- Instructions to follow:
Give the lines below again, exactly as they stand, and leave out the images.

Page segmentation data:

···

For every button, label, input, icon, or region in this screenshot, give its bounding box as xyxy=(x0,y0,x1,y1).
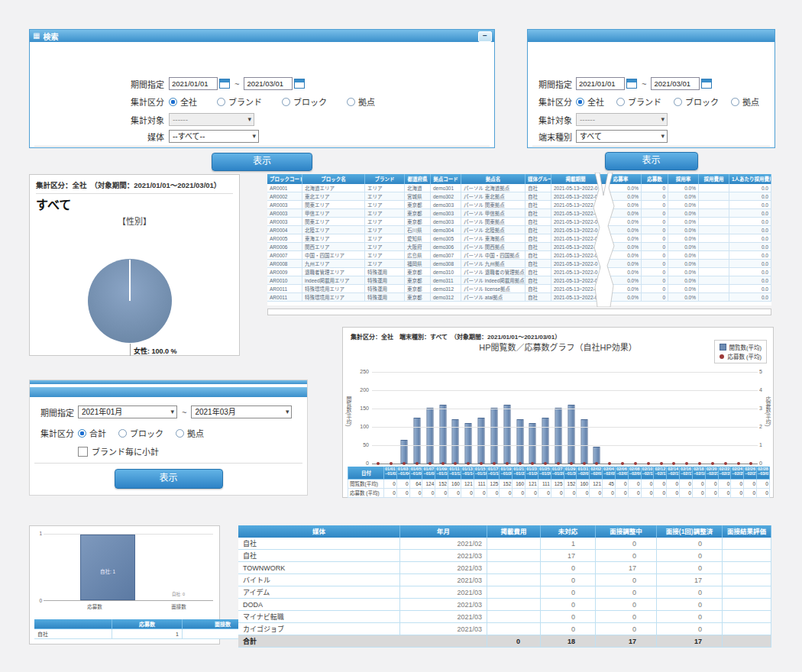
cell: 0 xyxy=(422,489,435,498)
cell xyxy=(487,599,541,611)
cell: demo312 xyxy=(431,293,461,302)
y-tick-0: 0 xyxy=(34,598,42,603)
column-header: 面接調整中 xyxy=(596,525,657,538)
cell: 2021/03 xyxy=(400,550,487,562)
brand-subtotal-checkbox[interactable] xyxy=(78,447,88,457)
cell: 0 xyxy=(642,209,668,218)
radio-circle[interactable] xyxy=(176,429,184,438)
radio-option[interactable]: 合計 xyxy=(78,427,106,439)
radio-circle[interactable] xyxy=(169,98,177,106)
cell: 0 xyxy=(487,635,541,648)
cell: 0 xyxy=(590,489,603,498)
minimize-button[interactable]: − xyxy=(478,31,492,42)
period-from-input[interactable] xyxy=(169,77,218,90)
group-label: 集計区分 xyxy=(30,427,74,439)
cell: 2021/03 xyxy=(400,611,487,623)
calendar-icon[interactable] xyxy=(701,79,712,89)
left-axis-tick: 50 xyxy=(351,442,369,447)
cell: 0 xyxy=(642,234,668,243)
media-select[interactable]: --すべて-- xyxy=(169,130,259,143)
column-header: 媒体グループ名 xyxy=(526,174,551,184)
applications-point xyxy=(698,462,701,465)
cell: 152 xyxy=(500,480,513,489)
table-row: カイゴジョブ2021/03000 xyxy=(238,623,771,635)
calendar-icon[interactable] xyxy=(294,79,305,89)
cell: 17 xyxy=(657,635,723,648)
device-select[interactable]: すべて xyxy=(576,130,668,143)
cell xyxy=(723,586,771,599)
calendar-icon[interactable] xyxy=(219,79,230,89)
radio-option[interactable]: 全社 xyxy=(576,95,604,108)
radio-circle[interactable] xyxy=(616,98,625,106)
show-button[interactable]: 表示 xyxy=(605,152,698,170)
table-row: AR0011特殊環境用エリア特殊運用東京都demo312パーソル license… xyxy=(267,285,771,293)
period-to-input[interactable] xyxy=(651,77,700,90)
cell xyxy=(699,201,729,209)
radio-circle[interactable] xyxy=(674,98,682,106)
table-row: バイトル2021/030017 xyxy=(238,574,771,586)
radio-circle[interactable] xyxy=(576,98,584,106)
chart-column xyxy=(681,372,694,464)
cell: エリア xyxy=(365,192,405,201)
calendar-icon[interactable] xyxy=(626,79,637,89)
radio-circle[interactable] xyxy=(347,98,355,106)
target-select[interactable]: ------ xyxy=(169,113,254,126)
cell: 1 xyxy=(541,538,596,550)
cell: 0 xyxy=(397,480,410,489)
gridline xyxy=(372,427,758,428)
cell xyxy=(699,192,729,201)
radio-option[interactable]: ブランド xyxy=(217,95,262,108)
radio-option[interactable]: 拠点 xyxy=(731,95,759,108)
column-header: 面接(1回)調整済 xyxy=(657,525,723,538)
bar xyxy=(401,440,408,464)
right-axis-tick: 5 xyxy=(759,369,768,374)
radio-circle[interactable] xyxy=(118,429,127,438)
chart-column xyxy=(577,372,590,464)
radio-option[interactable]: 全社 xyxy=(169,95,197,108)
cell: 特殊運用 xyxy=(365,276,405,285)
cell xyxy=(699,276,729,285)
data-table-header-row: 日付01/01 ~01/0201/03 ~01/0401/05 ~01/0601… xyxy=(348,467,770,480)
media-label: 媒体 xyxy=(30,131,164,143)
cell: 0 xyxy=(596,574,657,586)
row-label: 閲覧数(平均) xyxy=(348,480,384,489)
column-header: 02/24 ~02/25 xyxy=(731,467,744,480)
radio-option[interactable]: ブロック xyxy=(118,427,163,439)
radio-circle[interactable] xyxy=(282,98,290,106)
device-label: 端末種別 xyxy=(528,131,572,143)
radio-circle[interactable] xyxy=(217,98,225,106)
radio-option[interactable]: ブロック xyxy=(674,95,719,108)
bar xyxy=(580,419,587,464)
cell: 125 xyxy=(487,480,500,489)
radio-circle[interactable] xyxy=(78,429,86,438)
table-row: DODA2021/03000 xyxy=(238,599,771,611)
radio-circle[interactable] xyxy=(731,98,739,106)
target-select[interactable]: ------ xyxy=(576,113,668,126)
right-axis-tick: 4 xyxy=(759,387,768,393)
cell: 甲信エリア xyxy=(302,209,365,218)
cell: demo302 xyxy=(431,192,461,201)
month-to-select[interactable]: 2021年03月 xyxy=(191,405,292,418)
cell: 0 xyxy=(642,285,668,293)
radio-option[interactable]: ブロック xyxy=(282,95,327,108)
month-from-select[interactable]: 2021年01月 xyxy=(78,405,177,418)
period-from-input[interactable] xyxy=(576,77,625,90)
bar xyxy=(490,408,497,464)
show-button[interactable]: 表示 xyxy=(212,153,312,171)
show-button[interactable]: 表示 xyxy=(115,469,223,489)
radio-option[interactable]: 拠点 xyxy=(176,427,204,439)
period-to-input[interactable] xyxy=(244,77,293,90)
column-header: 02/16 ~02/17 xyxy=(680,467,693,480)
cell: demo304 xyxy=(431,226,461,234)
cell: 東京都 xyxy=(405,285,431,293)
cell: 北陸エリア xyxy=(302,226,365,234)
column-header: 01/19 ~01/20 xyxy=(500,467,513,480)
radio-option[interactable]: 拠点 xyxy=(347,95,375,108)
cell: 64 xyxy=(410,480,423,489)
cell: 0 xyxy=(654,480,667,489)
radio-option[interactable]: ブランド xyxy=(616,95,661,108)
table-row: AR0007中国・四国エリアエリア広島県demo307パーソル 中国・四国拠点自… xyxy=(267,251,771,260)
chart-column xyxy=(513,372,526,464)
cell: パーソル 東北拠点 xyxy=(461,192,526,201)
cell: demo303 xyxy=(431,209,461,218)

···

- Expected answer:
For every button, label, input, icon, or region in this screenshot, give its bounding box as xyxy=(x0,y0,x1,y1).
cell: 0 xyxy=(422,489,435,498)
cell xyxy=(487,599,541,611)
cell: demo312 xyxy=(431,293,461,302)
y-tick-0: 0 xyxy=(34,598,42,603)
column-header: 面接調整中 xyxy=(596,525,657,538)
cell: 2021/03 xyxy=(400,550,487,562)
brand-subtotal-checkbox[interactable] xyxy=(78,447,88,457)
cell: 0 xyxy=(642,209,668,218)
radio-circle[interactable] xyxy=(176,429,184,438)
radio-option[interactable]: 合計 xyxy=(78,427,106,439)
radio-circle[interactable] xyxy=(169,98,177,106)
cell: 0 xyxy=(487,635,541,648)
cell: 0 xyxy=(590,489,603,498)
minimize-button[interactable]: − xyxy=(478,31,492,42)
period-from-input[interactable] xyxy=(169,77,218,90)
group-label: 集計区分 xyxy=(30,427,74,439)
cell: 2021/03 xyxy=(400,611,487,623)
calendar-icon[interactable] xyxy=(701,79,712,89)
left-axis-tick: 50 xyxy=(351,442,369,447)
cell: 0 xyxy=(642,234,668,243)
media-select[interactable]: --すべて-- xyxy=(169,130,259,143)
column-header: 媒体グループ名 xyxy=(526,174,551,184)
applications-point xyxy=(698,462,701,465)
cell: 152 xyxy=(500,480,513,489)
table-row: カイゴジョブ2021/03000 xyxy=(238,623,771,635)
calendar-icon[interactable] xyxy=(294,79,305,89)
cell: 17 xyxy=(657,635,723,648)
device-select[interactable]: すべて xyxy=(576,130,668,143)
cell xyxy=(723,586,771,599)
calendar-icon[interactable] xyxy=(219,79,230,89)
radio-option[interactable]: 全社 xyxy=(576,95,604,108)
radio-circle[interactable] xyxy=(616,98,625,106)
show-button[interactable]: 表示 xyxy=(605,152,698,170)
table-row: AR0011特殊環境用エリア特殊運用東京都demo312パーソル license… xyxy=(267,285,771,293)
period-to-input[interactable] xyxy=(651,77,700,90)
cell xyxy=(699,201,729,209)
radio-circle[interactable] xyxy=(674,98,682,106)
table-row: バイトル2021/030017 xyxy=(238,574,771,586)
radio-circle[interactable] xyxy=(576,98,584,106)
chart-column xyxy=(681,372,694,464)
cell: エリア xyxy=(365,192,405,201)
calendar-icon[interactable] xyxy=(626,79,637,89)
radio-circle[interactable] xyxy=(347,98,355,106)
target-select[interactable]: ------ xyxy=(169,113,254,126)
cell: 1 xyxy=(541,538,596,550)
cell: 0 xyxy=(397,480,410,489)
gridline xyxy=(372,427,758,428)
cell xyxy=(699,192,729,201)
radio-option[interactable]: ブランド xyxy=(217,95,262,108)
radio-option[interactable]: 拠点 xyxy=(731,95,759,108)
column-header: 面接(1回)調整済 xyxy=(657,525,723,538)
bar xyxy=(401,440,408,464)
right-axis-tick: 5 xyxy=(759,369,768,374)
radio-circle[interactable] xyxy=(118,429,127,438)
chart-column xyxy=(577,372,590,464)
radio-option[interactable]: 全社 xyxy=(169,95,197,108)
cell: 特殊運用 xyxy=(365,276,405,285)
cell xyxy=(699,276,729,285)
data-table-header-row: 日付01/01 ~01/0201/03 ~01/0401/05 ~01/0601… xyxy=(348,467,770,480)
media-label: 媒体 xyxy=(30,131,164,143)
cell: 0 xyxy=(596,574,657,586)
row-label: 閲覧数(平均) xyxy=(348,480,384,489)
column-header: 02/24 ~02/25 xyxy=(731,467,744,480)
radio-option[interactable]: ブロック xyxy=(118,427,163,439)
radio-circle[interactable] xyxy=(282,98,290,106)
device-label: 端末種別 xyxy=(528,131,572,143)
radio-circle[interactable] xyxy=(217,98,225,106)
radio-option[interactable]: ブロック xyxy=(674,95,719,108)
bar xyxy=(580,419,587,464)
cell: 125 xyxy=(487,480,500,489)
radio-circle[interactable] xyxy=(78,429,86,438)
table-row: DODA2021/03000 xyxy=(238,599,771,611)
radio-circle[interactable] xyxy=(731,98,739,106)
target-select[interactable]: ------ xyxy=(576,113,668,126)
right-axis-tick: 4 xyxy=(759,387,768,393)
cell: 甲信エリア xyxy=(302,209,365,218)
cell: demo302 xyxy=(431,192,461,201)
month-to-select[interactable]: 2021年03月 xyxy=(191,405,292,418)
cell: 0 xyxy=(642,285,668,293)
radio-option[interactable]: ブロック xyxy=(282,95,327,108)
month-from-select[interactable]: 2021年01月 xyxy=(78,405,177,418)
period-from-input[interactable] xyxy=(576,77,625,90)
bar xyxy=(490,408,497,464)
show-button[interactable]: 表示 xyxy=(212,153,312,171)
show-button[interactable]: 表示 xyxy=(115,469,223,489)
radio-option[interactable]: 拠点 xyxy=(176,427,204,439)
period-to-input[interactable] xyxy=(244,77,293,90)
column-header: 02/16 ~02/17 xyxy=(680,467,693,480)
cell: demo304 xyxy=(431,226,461,234)
cell: 東京都 xyxy=(405,285,431,293)
cell: 北陸エリア xyxy=(302,226,365,234)
column-header: 01/19 ~01/20 xyxy=(500,467,513,480)
radio-option[interactable]: 拠点 xyxy=(347,95,375,108)
cell: 64 xyxy=(410,480,423,489)
cell: 0 xyxy=(654,480,667,489)
radio-option[interactable]: ブランド xyxy=(616,95,661,108)
table-row: AR0007中国・四国エリアエリア広島県demo307パーソル 中国・四国拠点自… xyxy=(267,251,771,260)
chart-column xyxy=(513,372,526,464)
cell: パーソル 東北拠点 xyxy=(461,192,526,201)
cell: demo303 xyxy=(431,209,461,218)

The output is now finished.